Soderbergh should be insufferable, yet he and his films are charming, sometimes outright self-deprecating. This is the man who titled his quasi-memoir "Getting Away With It: The Further Adventures of the Luckiest Bastard You Ever Saw," devoted much of the book's page count to transcripts of conversations with one of his filmmaking heroes, Richard Lester, and adorned the book's cover with the most hideously clownish photo ever taken of anyone, ever. This is the man who invited the writer of his 1999 film "The Limey," Lem Dobbs, to sit in on that film's DVD commentary track and ream Soderbergh for altering his script. To act like this, you have to be supremely arrogant, supremely masochistic, or so devoted to your craft that you have no ego to bruise.

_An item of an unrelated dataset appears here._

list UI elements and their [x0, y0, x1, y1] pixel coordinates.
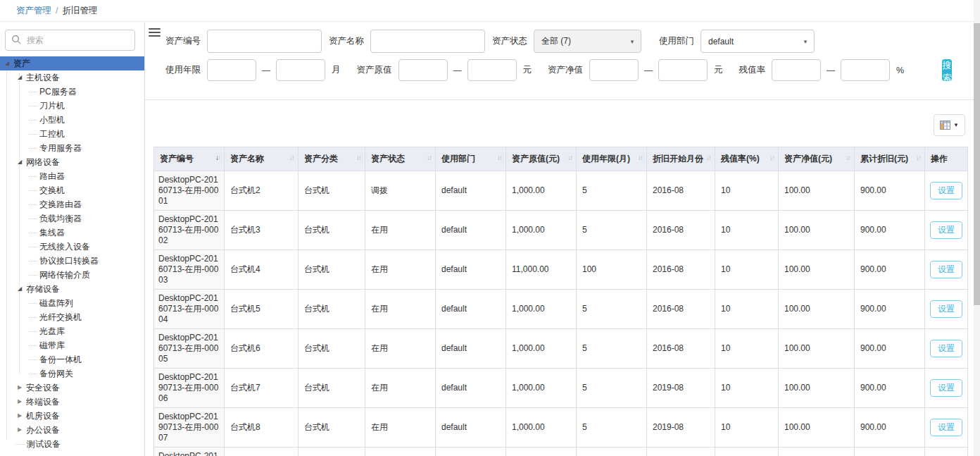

I find him frustratingly opaque and half-baked a lot of the time -- too obscure in his motivations, too much a slave to the adrenaline rush of process, and although I've praised some of his work this decade (particularly the HBO series), I've beaten up on him, too, giving "Full Frontal," "Oceans 12," "The Good German" some of the harshest reviews I've ever published. At the same, time, though, I'll admit that revisiting Soderbergh's output while researching this series made me see patterns I'd overlooked, and wish I could take back some of the negative things I've written about him. It's hard not to appreciate his grounded attitude and be grateful that such an idiosyncratic and decent filmmaker can prosper in a mostly vicious, stupid industry. And wouldn't you know it: Just when I was ready to say that he hadn't made a truly great film since "The Limey," along comes "The Informant!" a satire on business ethics and self-delusion that's as corrosively funny as the best of Billy Wilder.

Soderbergh is cinema in the aughts. That statement, like so many Soderbergh films, can mean whatever you want it to mean. But he should take it as a compliment.